I worked in kitchens for several years, and eventually burnt out on the lifestyle. I knew I wanted to continue working with food and agricultural products in some capacity, but needed something that could offer itself as a more clearly defined intellectual pursuit. So I attended a culinary school in New York that had a formal sommelier training program. I thought I would work in restaurants after graduating, but my first gig happened to be at a natural wine shop in my neighborhood. From there I moved out to Oakland where I helped run a wine bar called Ordinaire, opened by my good friend Bradford Taylor. That was a hugely formative experience. It taught me a lot about community and natural wine's ability to bring people together.   

What was your journey like to open Psychic Wines?

Long and full of delays. A true exercise in patience.

Favorite way to enjoy a new bottle?

Over a meal with people I love.

What’s something people tend to assume in relation to natural wines that isn’t always true?

I think a pretty common misconception is that in order for it to be natural, a wine has to fit a certain aesthetic deemed as "funky". Whether it be cloudy and unfiltered, spritzy, maybe boasting some aromas that could be described as "rustic". There are plenty of delicious natural wines that have these characteristics, but there are also a lot fitting a slightly more classic profile that are just as soulful and delicious.

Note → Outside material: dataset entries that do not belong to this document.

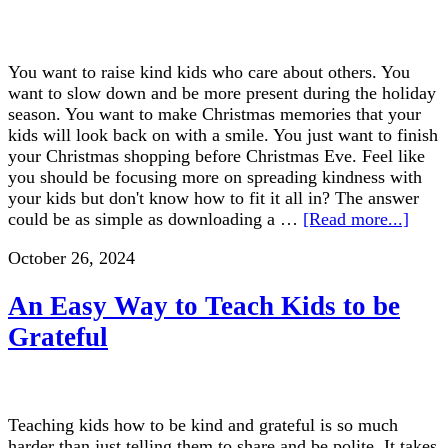
You want to raise kind kids who care about others. You
want to slow down and be more present during the holiday
season. You want to make Christmas memories that your
kids will look back on with a smile. You just want to finish
your Christmas shopping before Christmas Eve. Feel like
you should be focusing more on spreading kindness with
your kids but don't know how to fit it all in? The answer
could be as simple as downloading a …
[Read more...]
October 26, 2024
An Easy Way to Teach Kids to be
Grateful
Teaching kids how to be kind and grateful is so much
harder than just telling them to share and be polite. It takes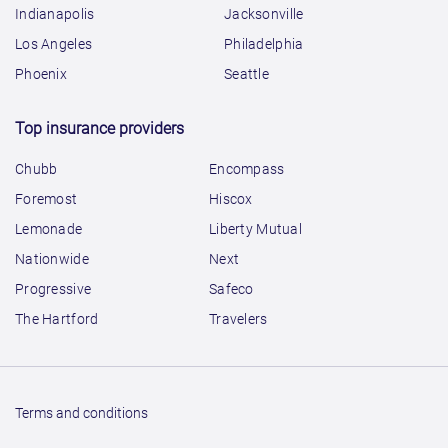
Indianapolis
Jacksonville
Los Angeles
Philadelphia
Phoenix
Seattle
Top insurance providers
Chubb
Encompass
Foremost
Hiscox
Lemonade
Liberty Mutual
Nationwide
Next
Progressive
Safeco
The Hartford
Travelers
Terms and conditions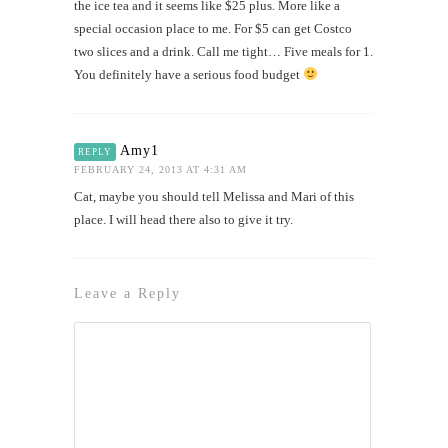
the ice tea and it seems like $25 plus. More like a
special occasion place to me. For $5 can get Costco
two slices and a drink. Call me tight… Five meals for 1.
You definitely have a serious food budget
Amy1
REPLY
FEBRUARY 24, 2013 AT 4:31 AM
Cat, maybe you should tell Melissa and Mari of this
place. I will head there also to give it try.
Leave a Reply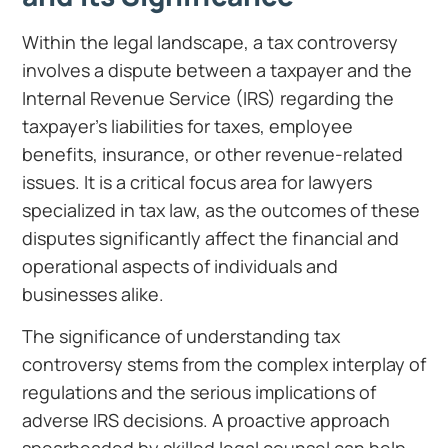
Within the legal landscape, a tax controversy
involves a dispute between a taxpayer and the
Internal Revenue Service (IRS) regarding the
taxpayer’s liabilities for taxes, employee
benefits, insurance, or other revenue-related
issues. It is a critical focus area for lawyers
specialized in tax law, as the outcomes of these
disputes significantly affect the financial and
operational aspects of individuals and
businesses alike.
The significance of understanding tax
controversy stems from the complex interplay of
regulations and the serious implications of
adverse IRS decisions. A proactive approach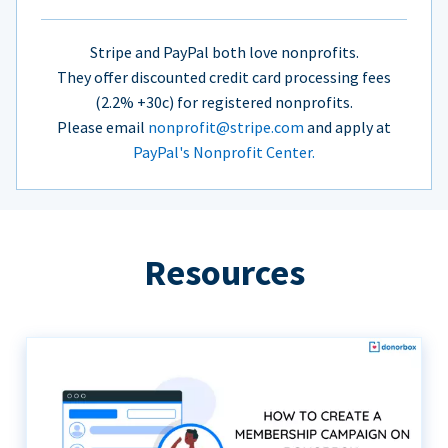
Stripe and PayPal both love nonprofits.
They offer discounted credit card processing fees
(2.2% +30c) for registered nonprofits.
Please email
nonprofit@stripe.com
and apply at
PayPal's Nonprofit Center.
Resources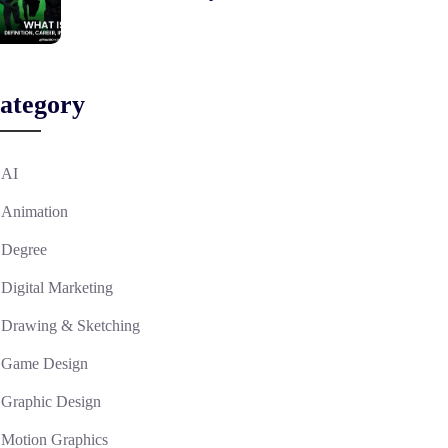
ategory
AI
Animation
Degree
Digital Marketing
Drawing & Sketching
Game Design
Graphic Design
Motion Graphics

Do you have a favorite wine region? On that note, is there a certain wine region you’d like to explore?

Right now I'm pretty excited about wines from Alsace and the South of France. Both of which I've visited, and they resonated with me on a deeper level. Maybe that's why I'm so partial to the wines! I've never done any traveling in Italy, that's a wine culture I still have a lot to learn about.

Current shop soundtrack?

It varies a lot, especially depending on who is working. Right now I'm listening to Broken Social Scene, earlier I listened to a couple Coleman Hawkins records. Jazz is the perfect cure for music fatigue, which becomes an issue when you spend this much time in one space!

What has surprised you the most after opening psychic wines?

Everyone is so nice. Almost every customer who comes through the door is a pleasure to engage with. I guess I wasn't expecting that. Gives me faith in humanity!